Use my name, use it all the time
This one comes from guests I have served over the years. First of all, as a person working in the service industry, I quickly realised it was important to not only know the names of your guests, but to also use their names, all the time. The ubiquitous ‘sir’ is definitely not good enough, especially for a regular or returning guest.
The best hotel groups worldwide have a strict policy for profiling guests: know who they are; know what they look like; know who their kids are. And even more, know their favourite drink; know if they are vegetarian; know their favourite room; and without a doubt, know how they prefer their coffee. This type of profiling, this intimate knowledge, makes all the difference to a guest.
Mind the gap
Research has proven that people genuinely experience ‘time to wait’ occurs five times as slowly when put on hold on a telephone and while waiting for a waiter, to be served. And this perception is even further exaggerated when people are waiting for their food to arrive. Our job as hosts, whether hotel general managers or part-time food servers, is to recognise that this ‘time warp’ is real for our guests, and therefore it is our job to fill the time. Entertainment, delicious breads, amuse-bouche, kind chatter: whatever the filler may be, do not let time linger.
Give a man some space
The biggest gift you can give any corporate traveller is a clear desk for working.
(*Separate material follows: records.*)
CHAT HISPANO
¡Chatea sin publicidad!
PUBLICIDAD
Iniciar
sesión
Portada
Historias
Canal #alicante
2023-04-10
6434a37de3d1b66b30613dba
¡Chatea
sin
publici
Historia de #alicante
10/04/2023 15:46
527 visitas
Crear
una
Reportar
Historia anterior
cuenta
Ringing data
And you will further delight your guests if they are able to plug in their laptops and phones without any clear and present danger.
There’s this reliable anomaly in the hotel industry called ‘amenity creep’. It started off with a hotel placing only a brief welcome letter in a room, or a pleasant ‘thank you’, beautiful touches of perhaps 15 years ago. Then came tent cards with branded info, and soon a promotional flyer was added, and then a notice for where to put your towel. Then came menus, shampoos and how-to-do’s. And suddenly, we wiped our tired eyes in our hotel rooms and all we saw was…well…clutter.
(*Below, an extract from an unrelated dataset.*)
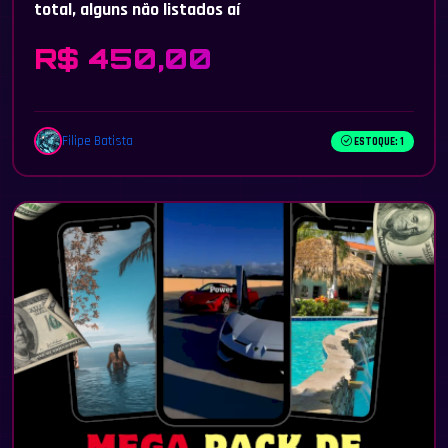
total, alguns não listados aí
R$ 450,00
Filipe Batista
ESTOQUE: 1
While I admit that much of this ‘stuff’ does serve a purpose, please Mr. Manager, keep my desk clear.
Learn how to spell
I’ve saved this one for last, because this lesson comes from my father, Otto.
I am absolutely pedantic about spelling. While I initially assumed that this was passed down to me by my eloquent mother, there was one day, many years ago, while I was presenting a proposal (to whom or for what, I have no actual recollections) the striking memory I do have is this: I asked my father to have a look through the document. He did, with pleasure. And I was, to be honest, expecting some sort of praise. And true as bob, I had spelt the word accommodation wrong! I was mortified when my father admonished in disgust “how in the world can you spell the word accommodation wrong? You’re in the business of accommodation!”From that day on, spell check became my new best friend!
So there you have it: a lifetime of invaluable lessons from inside hotels. Let the teacher keep teaching.